> Goal of the exercise: Reproduce exactly the line that contains "encuentra abierta la" and all lines that follow it in the records below, ending with the last one.

[Extracted page text data]

= = =

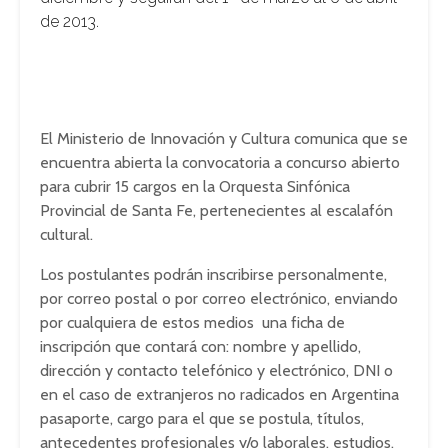
de 2013.
El Ministerio de Innovación y Cultura comunica que se
encuentra abierta la convocatoria a concurso abierto
para cubrir 15 cargos en la Orquesta Sinfónica
Provincial de Santa Fe, pertenecientes al escalafón
cultural.
Los postulantes podrán inscribirse personalmente,
por correo postal o por correo electrónico, enviando
por cualquiera de estos medios una ficha de
inscripción que contará con: nombre y apellido,
dirección y contacto telefónico y electrónico, DNI o
en el caso de extranjeros no radicados en Argentina
pasaporte, cargo para el que se postula, títulos,
antecedentes profesionales y/o laborales, estudios,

= = =

> Solution to the exercise:
encuentra abierta la convocatoria a concurso abierto
para cubrir 15 cargos en la Orquesta Sinfónica
Provincial de Santa Fe, pertenecientes al escalafón
cultural.
Los postulantes podrán inscribirse personalmente,
por correo postal o por correo electrónico, enviando
por cualquiera de estos medios una ficha de
inscripción que contará con: nombre y apellido,
dirección y contacto telefónico y electrónico, DNI o
en el caso de extranjeros no radicados en Argentina
pasaporte, cargo para el que se postula, títulos,
antecedentes profesionales y/o laborales, estudios,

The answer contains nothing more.